I like this solution, it gives me as much vertical screen space as I want. I think it could be equally adapted to panning horizontally.
Caveat
The only caveat is that the solution involves using a hackable/customisable window manager. A wm where the screen resolution can be updated via a script. In this instance I’ve opted for awesome-wm, it works, it suits the DevTerm and I like it.
Steps
Install AwesomeWM
https://awesomewm.org/
I opted for getting rid of the DisplayManager and just using startx. (sudo systemctl disable lightdm
)
With a ~/.xinitrx
:
# … other stuff
# turn off x display sleeping to avoid having to reboot when the screen doesnt wake up properly
xset s off -dpms
# resize screen
xrandr --fb 1280x720 --output 480x1280 --panning 720x0 --rotate right
# start awesome
# with logging piped somewhere to cat it later
exec awesome 2>&1 $HOME/.cache/awesome/awesome.log
FakeResize screen in awesome
Awesome uses an rc.lua file to set up config & theming. It also has a resize for virtual screen sizing, this worked for me:
-- … your other config
awful.screen.connect_for_each_screen(function(s)
local geom = s.geometry
if geom.height == 480
then
s:fake_resize(geom.x, geom.y, 1280, 720)
end
end)
Ignoring the messyness & hard coded-ness that works^… just need to clean it up and consider sharing it.
Summary
I’m pretty sure the reson this is an issue is because window managers are written to handle multiple screens over panning.

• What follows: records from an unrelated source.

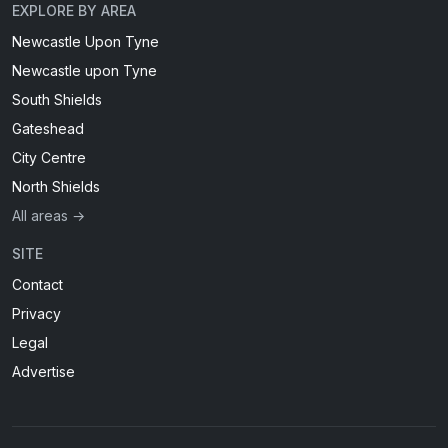
EXPLORE BY AREA
Newcastle Upon Tyne
Newcastle upon Tyne
South Shields
Gateshead
City Centre
North Shields
All areas →
SITE
Contact
Privacy
Legal
Advertise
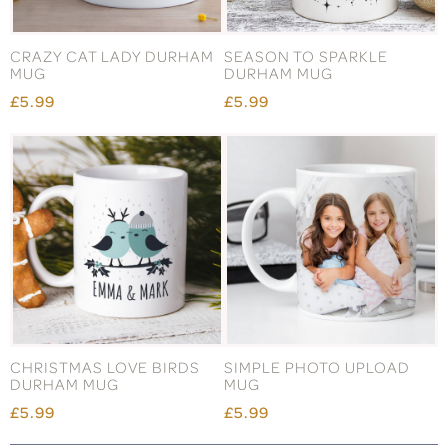
CRAZY CAT LADY DURHAM
SEASON TO SPARKLE
MUG
DURHAM MUG
£5.99
£5.99
CHRISTMAS LOVE BIRDS
SIMPLE PHOTO UPLOAD
DURHAM MUG
MUG
£5.99
£5.99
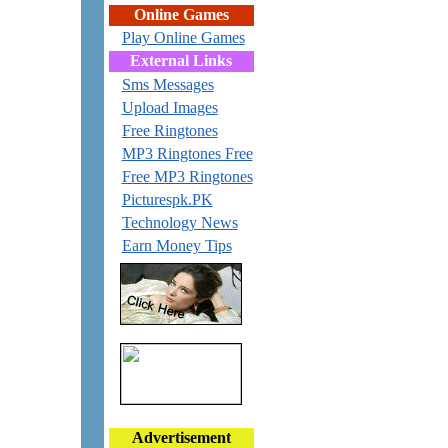
Online Games
Play Online Games
External Links
Sms Messages
Upload Images
Free Ringtones
MP3 Ringtones Free
Free MP3 Ringtones
Picturespk.PK
Technology News
Earn Money Tips
Advertisement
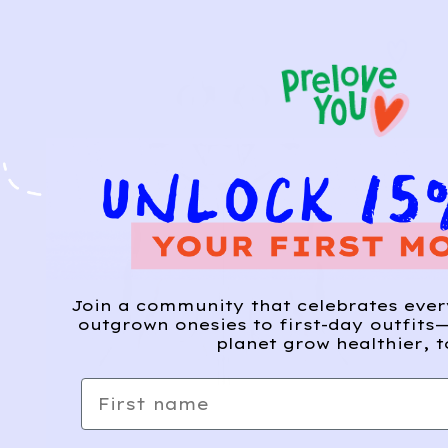
Join a community that celebrates eve
outgrown onesies to first-day outfits—
planet grow healthier, t
First name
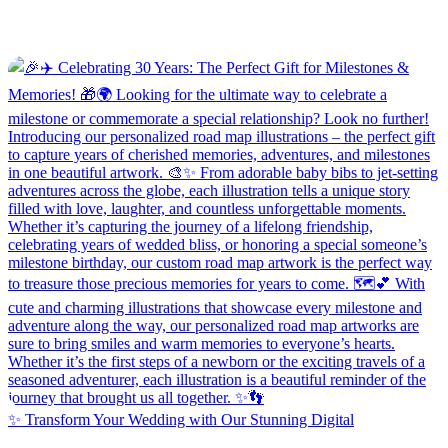
✨ Transform Your Wedding with Our Stunning Digital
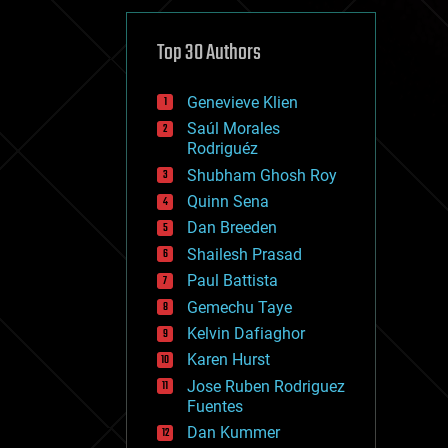
cybercrime/malcode
cyborgs
defense
Top 30 Authors
disruptive technology
driverless cars
Genevieve Klien
drones
economics
Saúl Morales
education
Rodriguéz
electronics
Shubham Ghosh Roy
employment
Quinn Sena
encryption
energy
Dan Breeden
engineering
Shailesh Prasad
entertainment
Paul Battista
environmental
ethics
Gemechu Taye
events
Kelvin Dafiaghor
evolution
Karen Hurst
existential risks
exoskeleton
Jose Ruben Rodriguez
finance
Fuentes
first contact
Dan Kummer
food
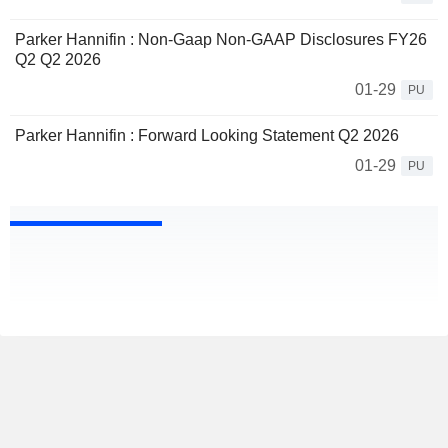
Parker Hannifin : Non-Gaap Non-GAAP Disclosures FY26
Q2 Q2 2026
01-29
PU
Parker Hannifin : Forward Looking Statement Q2 2026
01-29
PU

It’s much more common to spend lots of development hours making multiple screens work well rather than one screen pan, because it’s much more common nowadays to have multiple screens than one diddy screen.
So, this is an option, another would be to test out other window managers and hope. I tested xfwm4, gnome, cinnamon, gnome-classic, some others, none had good support for panning.
Other WMs probably support this but awesome was where I landed. It feels firmly like a devterm issue that should be resolved if DevTerm is gonna be much more than a toy. Damn glad I have something I like now.